* **Exercise data**

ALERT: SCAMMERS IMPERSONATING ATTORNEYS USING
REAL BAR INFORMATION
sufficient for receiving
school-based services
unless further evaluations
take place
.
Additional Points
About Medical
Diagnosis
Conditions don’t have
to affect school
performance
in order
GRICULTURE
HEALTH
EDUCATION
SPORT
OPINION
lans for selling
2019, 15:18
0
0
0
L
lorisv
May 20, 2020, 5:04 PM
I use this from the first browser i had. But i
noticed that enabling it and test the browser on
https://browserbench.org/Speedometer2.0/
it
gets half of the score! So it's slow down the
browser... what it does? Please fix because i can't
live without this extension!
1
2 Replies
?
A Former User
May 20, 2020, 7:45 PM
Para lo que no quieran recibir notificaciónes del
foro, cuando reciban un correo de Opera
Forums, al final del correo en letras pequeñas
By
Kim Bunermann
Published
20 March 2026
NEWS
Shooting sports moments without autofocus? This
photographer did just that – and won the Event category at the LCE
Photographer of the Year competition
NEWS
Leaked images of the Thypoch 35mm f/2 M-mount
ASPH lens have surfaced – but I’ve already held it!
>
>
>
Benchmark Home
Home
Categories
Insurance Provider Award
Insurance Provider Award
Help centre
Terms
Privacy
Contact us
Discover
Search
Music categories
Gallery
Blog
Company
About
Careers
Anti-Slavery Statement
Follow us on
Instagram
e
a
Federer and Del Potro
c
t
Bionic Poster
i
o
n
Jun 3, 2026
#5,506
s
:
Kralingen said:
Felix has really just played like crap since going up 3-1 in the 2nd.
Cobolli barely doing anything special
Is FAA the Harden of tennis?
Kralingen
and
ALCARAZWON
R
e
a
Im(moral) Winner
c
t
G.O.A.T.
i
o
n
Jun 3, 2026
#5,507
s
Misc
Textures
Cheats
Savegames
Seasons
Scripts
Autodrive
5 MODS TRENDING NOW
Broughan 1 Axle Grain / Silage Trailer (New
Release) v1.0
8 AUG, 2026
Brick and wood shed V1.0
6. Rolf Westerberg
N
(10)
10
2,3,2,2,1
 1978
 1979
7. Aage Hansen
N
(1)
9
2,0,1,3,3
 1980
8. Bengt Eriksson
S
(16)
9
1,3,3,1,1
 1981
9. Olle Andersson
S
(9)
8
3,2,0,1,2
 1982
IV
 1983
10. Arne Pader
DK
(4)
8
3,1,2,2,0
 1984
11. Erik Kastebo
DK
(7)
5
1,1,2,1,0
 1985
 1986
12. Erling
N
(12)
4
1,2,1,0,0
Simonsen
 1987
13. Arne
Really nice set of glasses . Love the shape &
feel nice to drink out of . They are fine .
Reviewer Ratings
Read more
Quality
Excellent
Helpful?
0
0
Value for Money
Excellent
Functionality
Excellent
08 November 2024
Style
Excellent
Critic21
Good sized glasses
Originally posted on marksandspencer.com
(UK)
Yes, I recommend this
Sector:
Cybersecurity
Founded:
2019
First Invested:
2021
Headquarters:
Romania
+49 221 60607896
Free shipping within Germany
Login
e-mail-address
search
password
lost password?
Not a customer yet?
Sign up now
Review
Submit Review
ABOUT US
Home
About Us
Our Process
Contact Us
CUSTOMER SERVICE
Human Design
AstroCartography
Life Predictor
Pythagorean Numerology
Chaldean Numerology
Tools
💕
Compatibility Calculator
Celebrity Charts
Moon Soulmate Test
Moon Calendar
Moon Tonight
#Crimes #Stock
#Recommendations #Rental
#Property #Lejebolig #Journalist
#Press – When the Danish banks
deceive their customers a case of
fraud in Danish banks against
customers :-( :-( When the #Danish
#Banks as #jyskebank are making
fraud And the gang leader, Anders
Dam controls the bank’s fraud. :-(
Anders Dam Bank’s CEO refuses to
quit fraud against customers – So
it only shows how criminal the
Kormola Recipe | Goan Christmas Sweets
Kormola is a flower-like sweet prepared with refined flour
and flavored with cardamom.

* **Task goal**
Nothing may be left out: return each entry exactly as it reads.

* **Solution**
ALERT: SCAMMERS IMPERSONATING ATTORNEYS USING
REAL BAR INFORMATION
sufficient for receiving
school-based services
unless further evaluations
take place
.
Additional Points
About Medical
Diagnosis
Conditions don’t have
to affect school
performance
in order
GRICULTURE
HEALTH
EDUCATION
SPORT
OPINION
lans for selling
2019, 15:18
0
0
0
L
lorisv
May 20, 2020, 5:04 PM
I use this from the first browser i had. But i
noticed that enabling it and test the browser on
https://browserbench.org/Speedometer2.0/
it
gets half of the score! So it's slow down the
browser... what it does? Please fix because i can't
live without this extension!
1
2 Replies
?
A Former User
May 20, 2020, 7:45 PM
Para lo que no quieran recibir notificaciónes del
foro, cuando reciban un correo de Opera
Forums, al final del correo en letras pequeñas
By
Kim Bunermann
Published
20 March 2026
NEWS
Shooting sports moments without autofocus? This
photographer did just that – and won the Event category at the LCE
Photographer of the Year competition
NEWS
Leaked images of the Thypoch 35mm f/2 M-mount
ASPH lens have surfaced – but I’ve already held it!
>
>
>
Benchmark Home
Home
Categories
Insurance Provider Award
Insurance Provider Award
Help centre
Terms
Privacy
Contact us
Discover
Search
Music categories
Gallery
Blog
Company
About
Careers
Anti-Slavery Statement
Follow us on
Instagram
e
a
Federer and Del Potro
c
t
Bionic Poster
i
o
n
Jun 3, 2026
#5,506
s
:
Kralingen said:
Felix has really just played like crap since going up 3-1 in the 2nd.
Cobolli barely doing anything special
Is FAA the Harden of tennis?
Kralingen
and
ALCARAZWON
R
e
a
Im(moral) Winner
c
t
G.O.A.T.
i
o
n
Jun 3, 2026
#5,507
s
Misc
Textures
Cheats
Savegames
Seasons
Scripts
Autodrive
5 MODS TRENDING NOW
Broughan 1 Axle Grain / Silage Trailer (New
Release) v1.0
8 AUG, 2026
Brick and wood shed V1.0
6. Rolf Westerberg
N
(10)
10
2,3,2,2,1
 1978
 1979
7. Aage Hansen
N
(1)
9
2,0,1,3,3
 1980
8. Bengt Eriksson
S
(16)
9
1,3,3,1,1
 1981
9. Olle Andersson
S
(9)
8
3,2,0,1,2
 1982
IV
 1983
10. Arne Pader
DK
(4)
8
3,1,2,2,0
 1984
11. Erik Kastebo
DK
(7)
5
1,1,2,1,0
 1985
 1986
12. Erling
N
(12)
4
1,2,1,0,0
Simonsen
 1987
13. Arne
Really nice set of glasses . Love the shape &
feel nice to drink out of . They are fine .
Reviewer Ratings
Read more
Quality
Excellent
Helpful?
0
0
Value for Money
Excellent
Functionality
Excellent
08 November 2024
Style
Excellent
Critic21
Good sized glasses
Originally posted on marksandspencer.com
(UK)
Yes, I recommend this
Sector:
Cybersecurity
Founded:
2019
First Invested:
2021
Headquarters:
Romania
+49 221 60607896
Free shipping within Germany
Login
e-mail-address
search
password
lost password?
Not a customer yet?
Sign up now
Review
Submit Review
ABOUT US
Home
About Us
Our Process
Contact Us
CUSTOMER SERVICE
Human Design
AstroCartography
Life Predictor
Pythagorean Numerology
Chaldean Numerology
Tools
💕
Compatibility Calculator
Celebrity Charts
Moon Soulmate Test
Moon Calendar
Moon Tonight
#Crimes #Stock
#Recommendations #Rental
#Property #Lejebolig #Journalist
#Press – When the Danish banks
deceive their customers a case of
fraud in Danish banks against
customers :-( :-( When the #Danish
#Banks as #jyskebank are making
fraud And the gang leader, Anders
Dam controls the bank’s fraud. :-(
Anders Dam Bank’s CEO refuses to
quit fraud against customers – So
it only shows how criminal the
Kormola Recipe | Goan Christmas Sweets
Kormola is a flower-like sweet prepared with refined flour
and flavored with cardamom.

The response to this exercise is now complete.